The Ministry also needs to be watchful that corresponding changes in the existing rules are drafted in a crisp, easily implementable and not open to interpretational issues. Under the current regime, with specific service categories, it is relatively easy to frame rules for import and export. Nonetheless, despite this, there is ongoing litigation on qualification of a service as an import or export. Under the proposed regime, with the lack of taxable categories, this task would be that much more difficult.

The industry still faces difficulties in interpretation of the credit rules. This has been further augmented with the amendments in Budget 2011 which, in effect, reduced the credit availability to industry.
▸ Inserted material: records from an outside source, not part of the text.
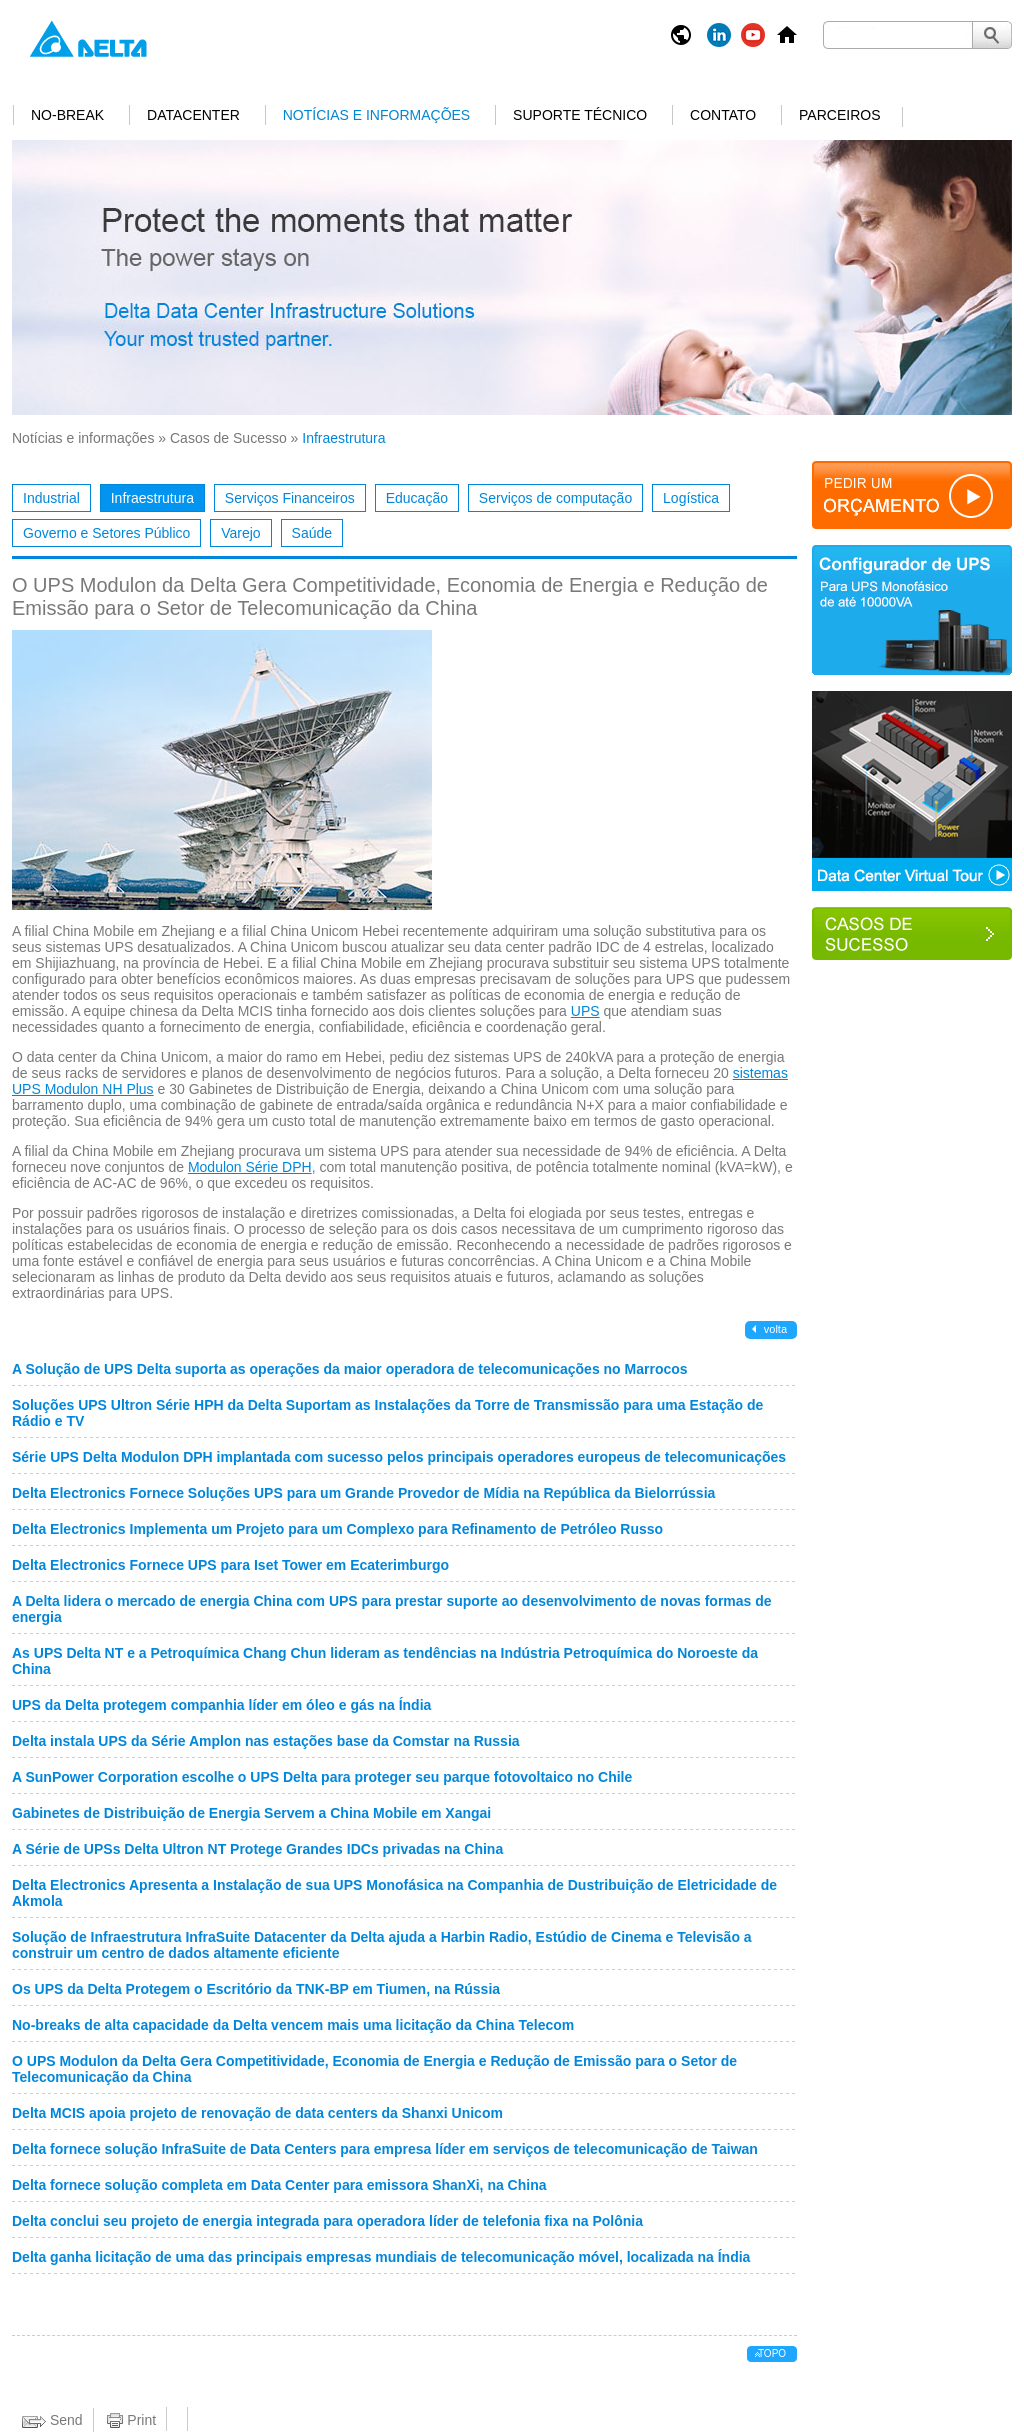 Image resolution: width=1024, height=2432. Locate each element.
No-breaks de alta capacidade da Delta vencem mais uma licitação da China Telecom (293, 2025)
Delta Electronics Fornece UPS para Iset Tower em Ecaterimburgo (230, 1565)
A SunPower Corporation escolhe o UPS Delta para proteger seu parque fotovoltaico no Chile (322, 1777)
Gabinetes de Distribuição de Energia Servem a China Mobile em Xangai (251, 1813)
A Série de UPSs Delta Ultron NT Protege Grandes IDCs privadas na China (257, 1849)
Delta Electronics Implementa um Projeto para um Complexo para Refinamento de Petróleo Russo (337, 1529)
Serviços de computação (555, 498)
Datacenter (193, 115)
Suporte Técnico (580, 115)
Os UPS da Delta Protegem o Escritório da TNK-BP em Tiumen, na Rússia (256, 1989)
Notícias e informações (376, 115)
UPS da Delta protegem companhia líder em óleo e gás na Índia (221, 1705)
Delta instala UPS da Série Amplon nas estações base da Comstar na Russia (266, 1741)
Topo (772, 2353)
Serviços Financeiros (290, 498)
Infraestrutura (152, 498)
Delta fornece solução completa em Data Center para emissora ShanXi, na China (279, 2185)
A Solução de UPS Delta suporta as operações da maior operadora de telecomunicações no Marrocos (350, 1369)
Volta (774, 1329)
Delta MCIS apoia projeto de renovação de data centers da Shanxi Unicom (257, 2113)
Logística (691, 498)
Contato (723, 115)
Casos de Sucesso (228, 438)
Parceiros (839, 115)
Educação (417, 498)
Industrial (51, 498)
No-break (67, 115)
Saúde (312, 533)
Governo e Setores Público (106, 533)
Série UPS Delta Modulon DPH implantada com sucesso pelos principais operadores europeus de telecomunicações (399, 1457)
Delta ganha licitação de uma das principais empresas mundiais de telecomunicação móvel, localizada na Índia (381, 2257)
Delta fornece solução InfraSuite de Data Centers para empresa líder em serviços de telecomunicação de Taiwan (385, 2149)
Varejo (240, 533)
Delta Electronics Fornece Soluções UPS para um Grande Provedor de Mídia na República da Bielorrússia (363, 1493)
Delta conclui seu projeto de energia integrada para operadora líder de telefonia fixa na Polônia (327, 2221) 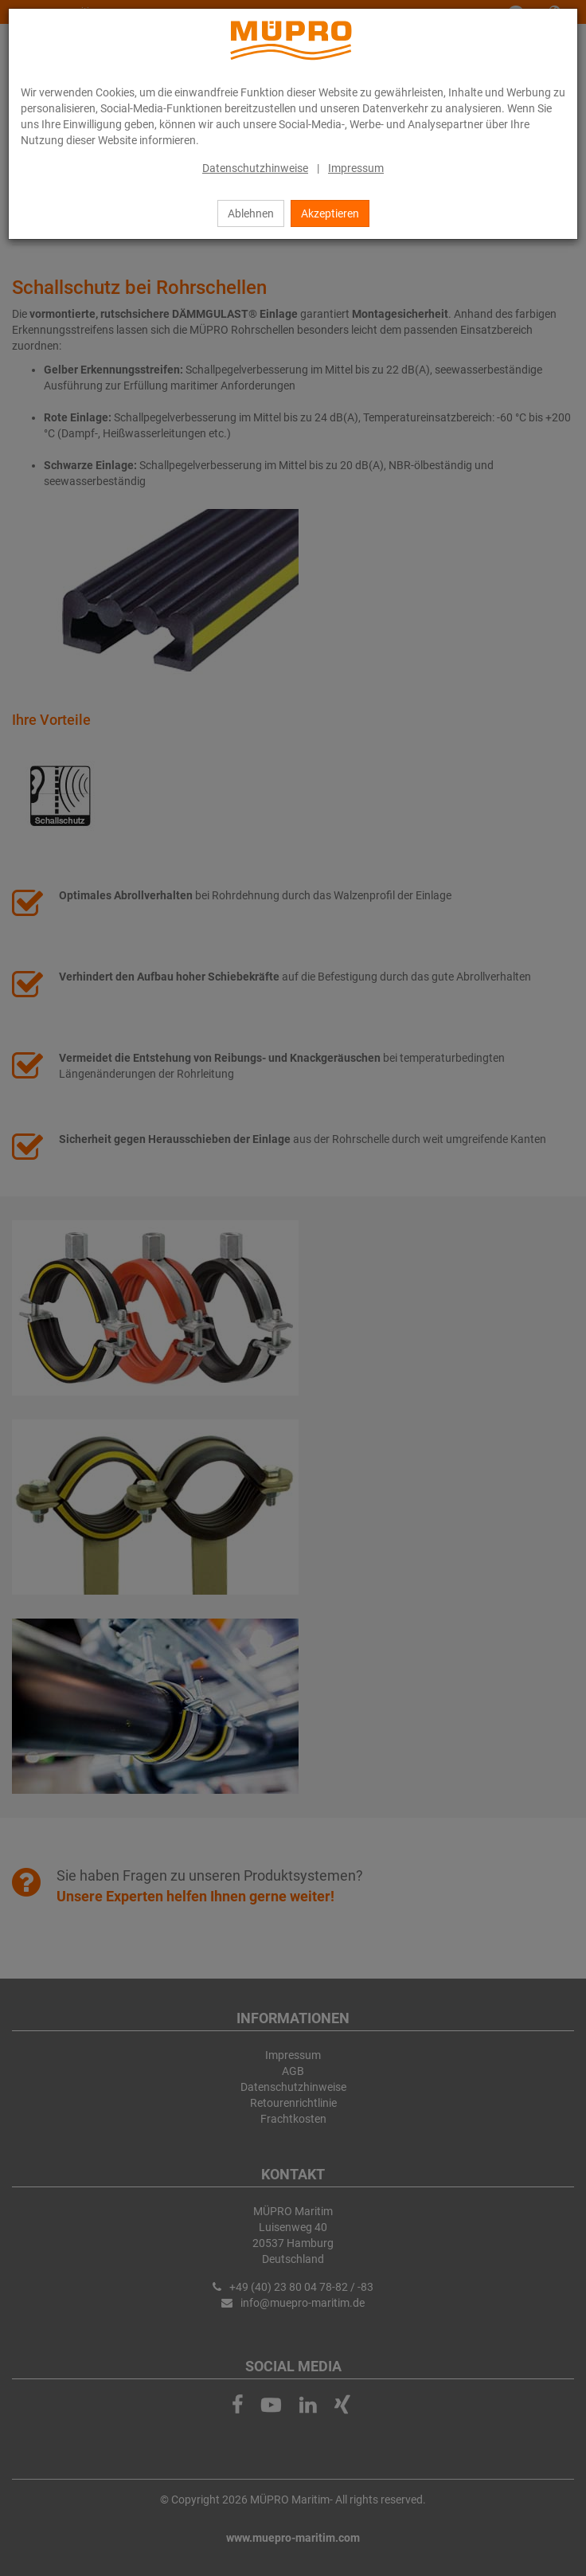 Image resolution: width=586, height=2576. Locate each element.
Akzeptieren (330, 213)
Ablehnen (251, 213)
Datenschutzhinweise (255, 168)
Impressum (356, 168) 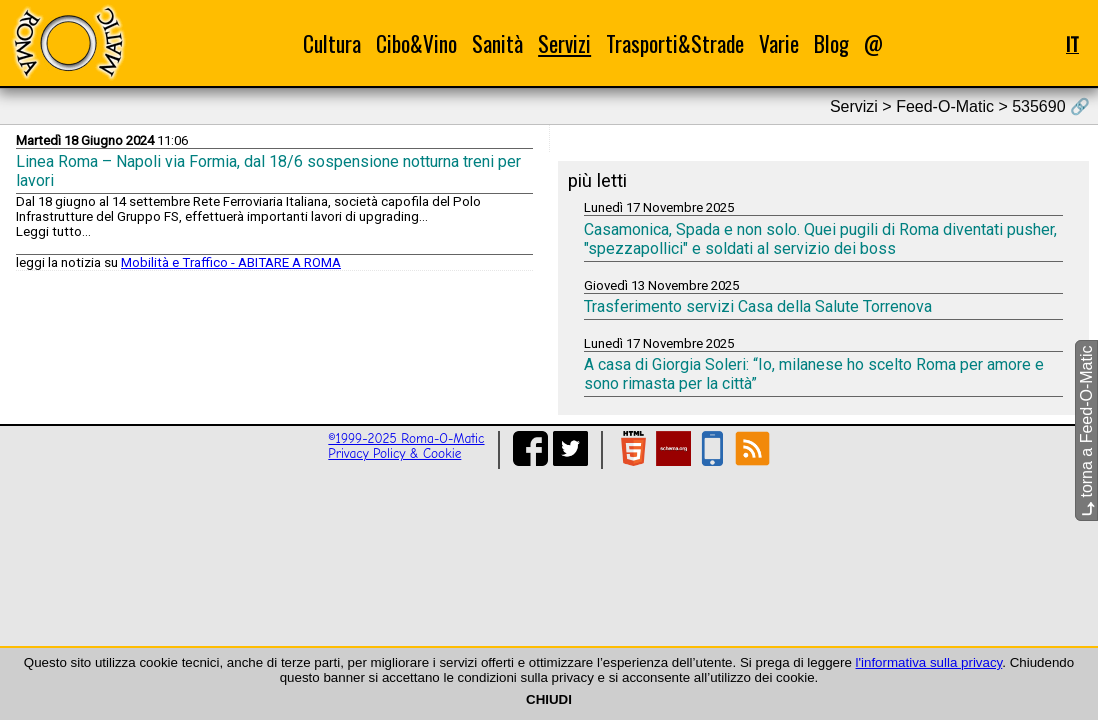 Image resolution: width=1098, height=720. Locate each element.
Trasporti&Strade (675, 43)
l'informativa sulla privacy (929, 662)
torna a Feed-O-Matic (1086, 431)
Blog (831, 43)
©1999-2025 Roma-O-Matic (406, 438)
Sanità (497, 43)
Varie (779, 43)
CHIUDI (549, 699)
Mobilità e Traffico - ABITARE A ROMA (231, 262)
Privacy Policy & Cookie (394, 453)
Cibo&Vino (416, 43)
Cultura (332, 43)
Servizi (564, 43) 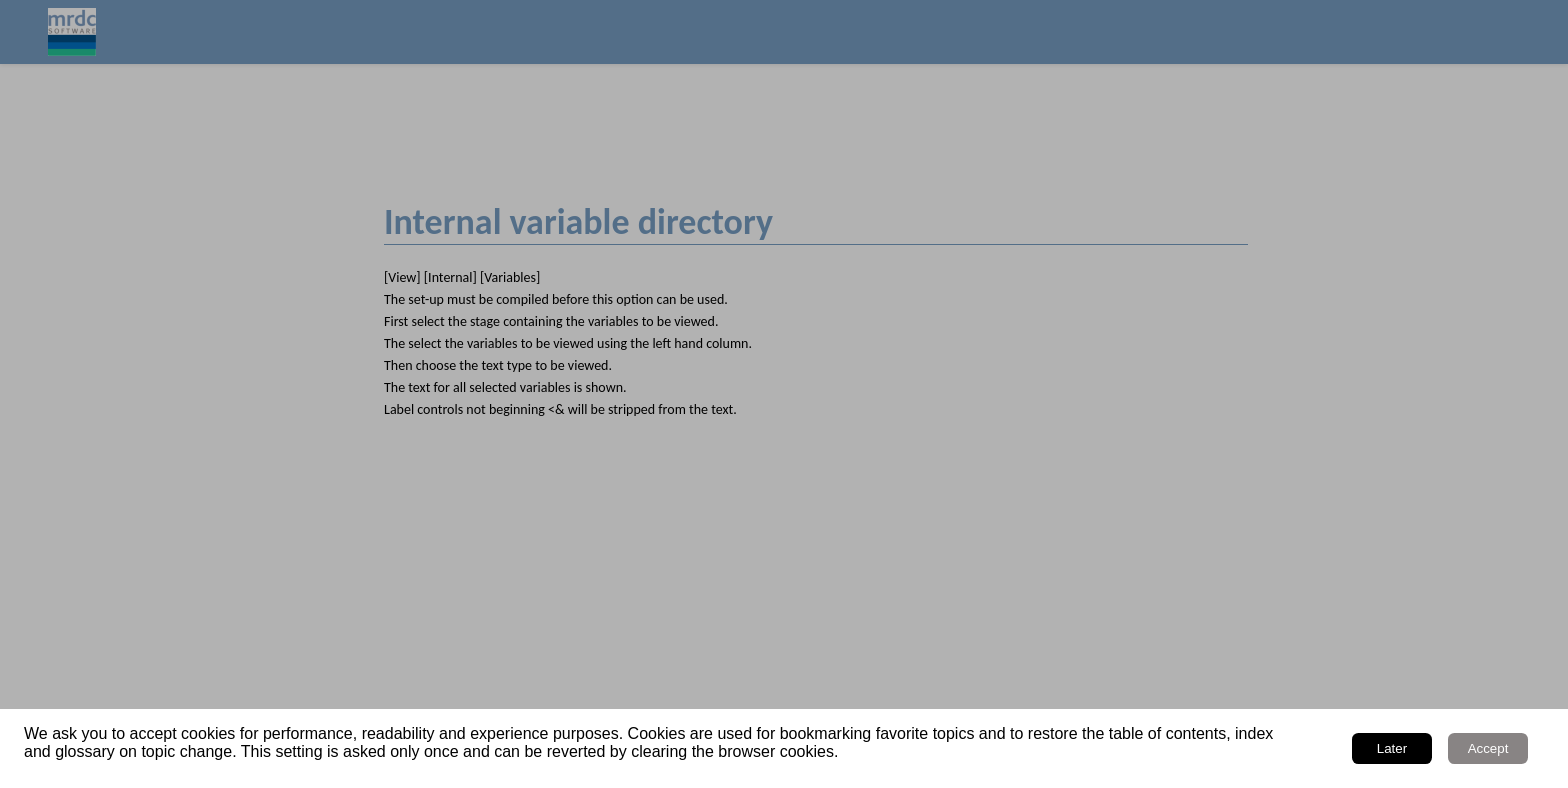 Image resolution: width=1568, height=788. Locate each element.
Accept (1488, 748)
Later (1392, 748) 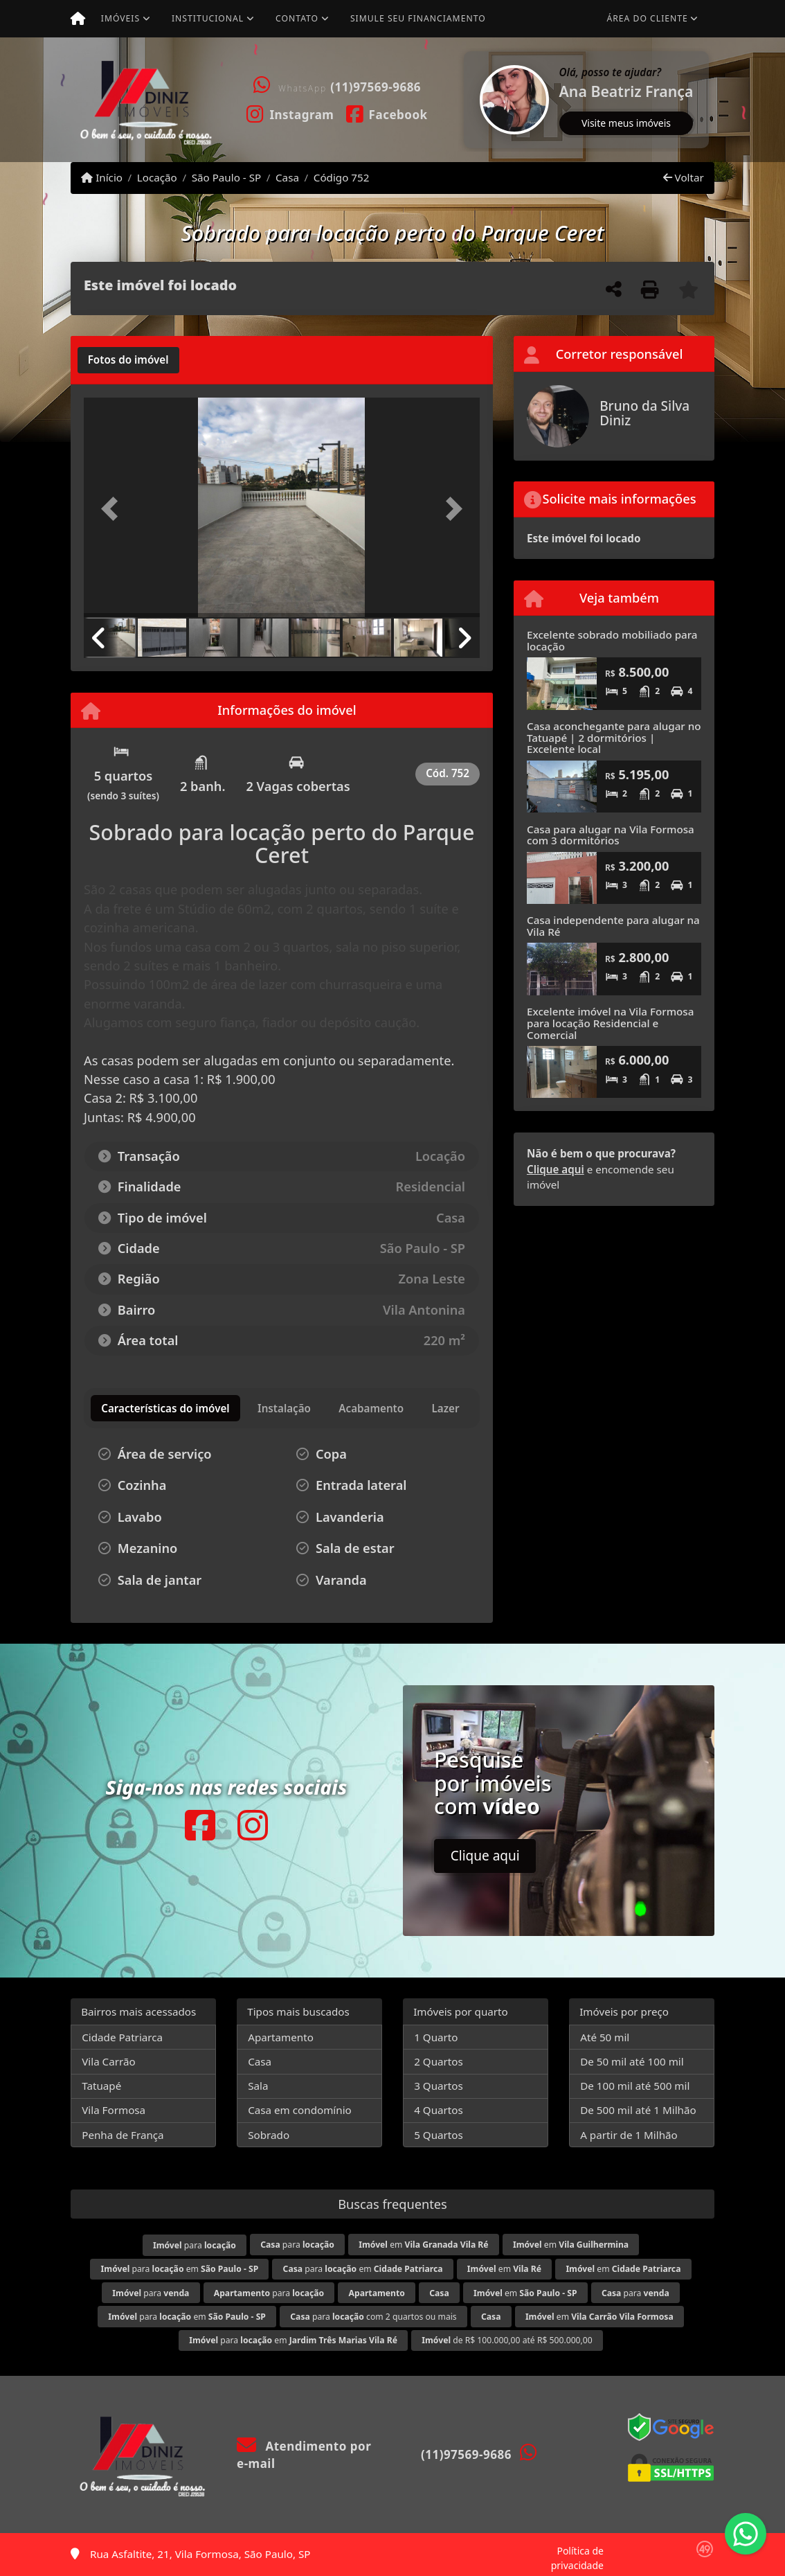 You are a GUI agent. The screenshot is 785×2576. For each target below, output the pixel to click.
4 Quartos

With the move towards taxation of services based on a negative list, the industry hopes for a strong credit mechanism with little exclusion, so that cascading is kept to a minimum.

As we stride towards a GST regime, taxation of services based on a negative list is clearly a positive development. For this change to be a success, it is fundamental that the government considers views of its citizens and develops a model law that is easy to implement, does not lead to double taxation and is not couched in a dilemma of interpretational concerns.

The writer’s views expressed are personal.